▶ [EXERCISE PROMPT]: Go through the material below and report how many lines contain "empty". Give only the number.

▶ [RECORDS PROVIDED]:
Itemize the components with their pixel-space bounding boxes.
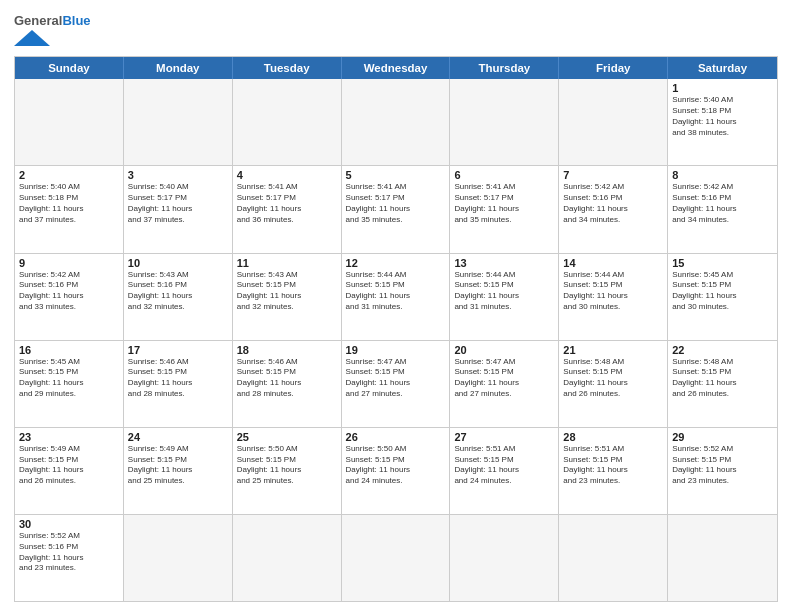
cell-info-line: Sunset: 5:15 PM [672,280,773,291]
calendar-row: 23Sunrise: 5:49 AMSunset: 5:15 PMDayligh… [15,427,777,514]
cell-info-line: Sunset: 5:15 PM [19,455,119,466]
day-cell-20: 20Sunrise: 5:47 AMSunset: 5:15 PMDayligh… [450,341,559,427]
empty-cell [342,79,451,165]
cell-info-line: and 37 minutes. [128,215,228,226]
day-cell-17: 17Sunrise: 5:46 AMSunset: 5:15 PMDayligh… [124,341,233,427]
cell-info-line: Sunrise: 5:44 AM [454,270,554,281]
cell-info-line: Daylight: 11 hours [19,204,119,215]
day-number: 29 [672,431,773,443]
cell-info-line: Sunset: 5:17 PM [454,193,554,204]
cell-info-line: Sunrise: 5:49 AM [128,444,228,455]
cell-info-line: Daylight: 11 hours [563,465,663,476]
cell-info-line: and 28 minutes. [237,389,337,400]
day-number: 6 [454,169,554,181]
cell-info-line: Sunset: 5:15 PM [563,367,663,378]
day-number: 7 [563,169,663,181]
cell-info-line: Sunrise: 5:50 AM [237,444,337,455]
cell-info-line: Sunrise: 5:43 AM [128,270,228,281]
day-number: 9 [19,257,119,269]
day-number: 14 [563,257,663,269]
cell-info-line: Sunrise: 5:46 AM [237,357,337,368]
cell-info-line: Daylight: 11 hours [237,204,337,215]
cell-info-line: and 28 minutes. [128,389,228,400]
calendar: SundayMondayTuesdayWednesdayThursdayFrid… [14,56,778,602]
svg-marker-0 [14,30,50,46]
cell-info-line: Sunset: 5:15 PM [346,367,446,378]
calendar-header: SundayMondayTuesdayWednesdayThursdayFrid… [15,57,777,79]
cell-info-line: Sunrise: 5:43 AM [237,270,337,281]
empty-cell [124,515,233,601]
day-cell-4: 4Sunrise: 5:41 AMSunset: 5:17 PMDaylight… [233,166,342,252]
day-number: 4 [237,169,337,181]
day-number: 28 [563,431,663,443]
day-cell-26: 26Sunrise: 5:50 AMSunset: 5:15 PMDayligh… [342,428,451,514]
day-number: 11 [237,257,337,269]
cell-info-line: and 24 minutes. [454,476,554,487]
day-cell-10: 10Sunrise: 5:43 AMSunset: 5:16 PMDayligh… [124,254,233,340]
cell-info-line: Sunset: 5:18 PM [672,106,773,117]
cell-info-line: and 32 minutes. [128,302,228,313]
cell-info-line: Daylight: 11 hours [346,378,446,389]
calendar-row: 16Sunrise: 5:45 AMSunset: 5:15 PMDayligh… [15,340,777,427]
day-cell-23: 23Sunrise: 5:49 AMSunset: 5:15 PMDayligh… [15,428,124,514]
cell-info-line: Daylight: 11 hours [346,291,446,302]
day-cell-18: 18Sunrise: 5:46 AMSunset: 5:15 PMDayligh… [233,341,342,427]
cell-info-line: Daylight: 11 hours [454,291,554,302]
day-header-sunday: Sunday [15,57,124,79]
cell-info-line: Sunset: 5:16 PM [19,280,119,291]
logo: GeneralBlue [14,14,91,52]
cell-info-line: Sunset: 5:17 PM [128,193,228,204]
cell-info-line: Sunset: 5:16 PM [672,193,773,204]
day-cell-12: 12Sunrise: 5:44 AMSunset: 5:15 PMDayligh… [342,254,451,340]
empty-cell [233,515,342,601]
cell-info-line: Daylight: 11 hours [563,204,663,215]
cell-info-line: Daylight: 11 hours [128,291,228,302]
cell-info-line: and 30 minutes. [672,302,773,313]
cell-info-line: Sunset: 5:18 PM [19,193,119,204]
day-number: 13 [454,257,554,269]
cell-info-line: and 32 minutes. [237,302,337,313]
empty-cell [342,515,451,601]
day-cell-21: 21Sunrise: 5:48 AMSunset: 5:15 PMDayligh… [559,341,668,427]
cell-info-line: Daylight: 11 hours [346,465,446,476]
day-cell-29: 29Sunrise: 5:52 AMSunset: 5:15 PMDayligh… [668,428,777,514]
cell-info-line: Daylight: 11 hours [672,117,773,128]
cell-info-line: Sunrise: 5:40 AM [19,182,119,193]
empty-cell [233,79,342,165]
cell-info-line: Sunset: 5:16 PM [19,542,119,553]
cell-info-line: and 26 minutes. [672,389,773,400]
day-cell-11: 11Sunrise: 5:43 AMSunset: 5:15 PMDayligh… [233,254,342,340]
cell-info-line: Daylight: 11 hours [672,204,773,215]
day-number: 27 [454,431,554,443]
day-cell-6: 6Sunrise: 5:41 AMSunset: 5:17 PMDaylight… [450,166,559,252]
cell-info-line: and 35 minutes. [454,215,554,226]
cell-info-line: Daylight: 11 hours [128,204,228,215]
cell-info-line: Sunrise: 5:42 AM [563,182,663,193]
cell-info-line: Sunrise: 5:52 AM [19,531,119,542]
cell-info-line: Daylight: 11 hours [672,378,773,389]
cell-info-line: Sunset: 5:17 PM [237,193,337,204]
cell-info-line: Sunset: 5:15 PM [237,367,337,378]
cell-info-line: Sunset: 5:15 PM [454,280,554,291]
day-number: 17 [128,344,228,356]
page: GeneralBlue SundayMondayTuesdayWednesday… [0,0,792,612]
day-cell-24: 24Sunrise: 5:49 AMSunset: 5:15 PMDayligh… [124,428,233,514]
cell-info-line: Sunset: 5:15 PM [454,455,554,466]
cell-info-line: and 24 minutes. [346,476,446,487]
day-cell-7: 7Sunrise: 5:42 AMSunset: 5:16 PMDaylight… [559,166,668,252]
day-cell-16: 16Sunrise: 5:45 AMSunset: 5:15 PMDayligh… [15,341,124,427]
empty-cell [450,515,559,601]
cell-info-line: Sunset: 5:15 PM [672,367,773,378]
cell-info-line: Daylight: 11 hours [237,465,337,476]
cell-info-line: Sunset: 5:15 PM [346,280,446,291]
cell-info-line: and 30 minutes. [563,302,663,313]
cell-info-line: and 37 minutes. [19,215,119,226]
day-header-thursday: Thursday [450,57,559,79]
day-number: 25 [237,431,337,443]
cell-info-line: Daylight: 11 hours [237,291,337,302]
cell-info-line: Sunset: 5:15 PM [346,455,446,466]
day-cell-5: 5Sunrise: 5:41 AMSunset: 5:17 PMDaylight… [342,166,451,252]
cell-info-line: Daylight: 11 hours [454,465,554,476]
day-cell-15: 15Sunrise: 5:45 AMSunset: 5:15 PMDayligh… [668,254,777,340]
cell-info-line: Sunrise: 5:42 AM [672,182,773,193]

▶ [YOUR RESPONSE]: 6